» Supplied records:
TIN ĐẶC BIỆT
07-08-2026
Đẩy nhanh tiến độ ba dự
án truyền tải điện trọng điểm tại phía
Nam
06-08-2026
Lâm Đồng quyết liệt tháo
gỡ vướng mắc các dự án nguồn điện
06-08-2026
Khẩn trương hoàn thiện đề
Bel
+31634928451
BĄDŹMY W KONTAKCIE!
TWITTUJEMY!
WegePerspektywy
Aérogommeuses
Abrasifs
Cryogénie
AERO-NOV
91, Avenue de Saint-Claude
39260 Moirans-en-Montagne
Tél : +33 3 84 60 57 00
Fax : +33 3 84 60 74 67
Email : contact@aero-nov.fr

==

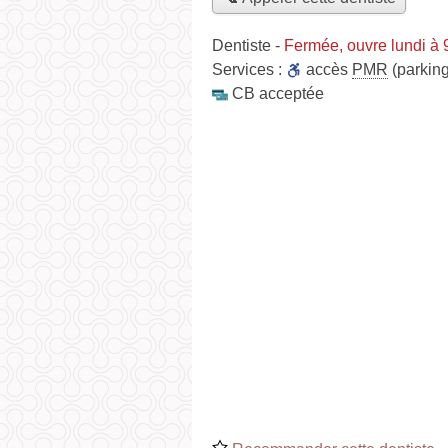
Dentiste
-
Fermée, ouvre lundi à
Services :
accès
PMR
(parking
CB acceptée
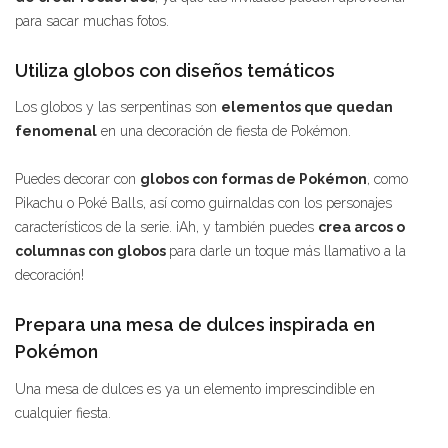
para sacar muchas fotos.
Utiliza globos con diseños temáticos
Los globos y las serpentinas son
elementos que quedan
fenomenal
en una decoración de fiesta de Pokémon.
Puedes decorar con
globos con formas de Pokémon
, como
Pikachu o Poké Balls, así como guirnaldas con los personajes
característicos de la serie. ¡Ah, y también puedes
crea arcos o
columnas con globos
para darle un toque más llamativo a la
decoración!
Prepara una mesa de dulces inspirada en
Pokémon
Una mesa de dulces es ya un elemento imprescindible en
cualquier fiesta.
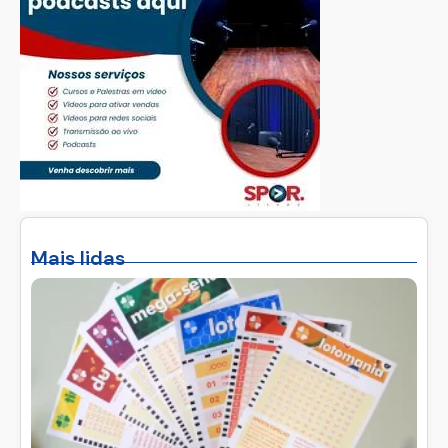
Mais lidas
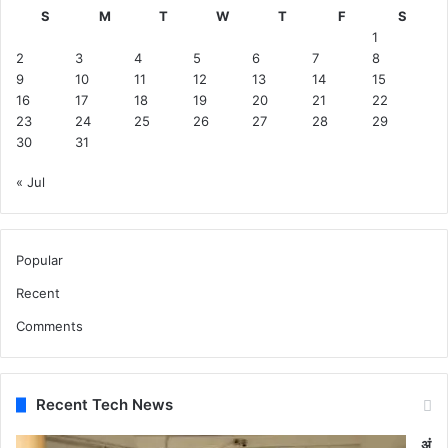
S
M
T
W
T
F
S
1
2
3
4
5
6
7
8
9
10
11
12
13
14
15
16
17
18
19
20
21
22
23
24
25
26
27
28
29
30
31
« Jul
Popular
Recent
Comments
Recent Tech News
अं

» Problem details: Using the entries shown above, reproduce verbatim the lines from the line bearing "TIN ĐẶC BIỆT" to the line bearing "Email : contact@aero-nov.fr", inclusive.

» Answer section:
TIN ĐẶC BIỆT
07-08-2026
Đẩy nhanh tiến độ ba dự
án truyền tải điện trọng điểm tại phía
Nam
06-08-2026
Lâm Đồng quyết liệt tháo
gỡ vướng mắc các dự án nguồn điện
06-08-2026
Khẩn trương hoàn thiện đề
Bel
+31634928451
BĄDŹMY W KONTAKCIE!
TWITTUJEMY!
WegePerspektywy
Aérogommeuses
Abrasifs
Cryogénie
AERO-NOV
91, Avenue de Saint-Claude
39260 Moirans-en-Montagne
Tél : +33 3 84 60 57 00
Fax : +33 3 84 60 74 67
Email : contact@aero-nov.fr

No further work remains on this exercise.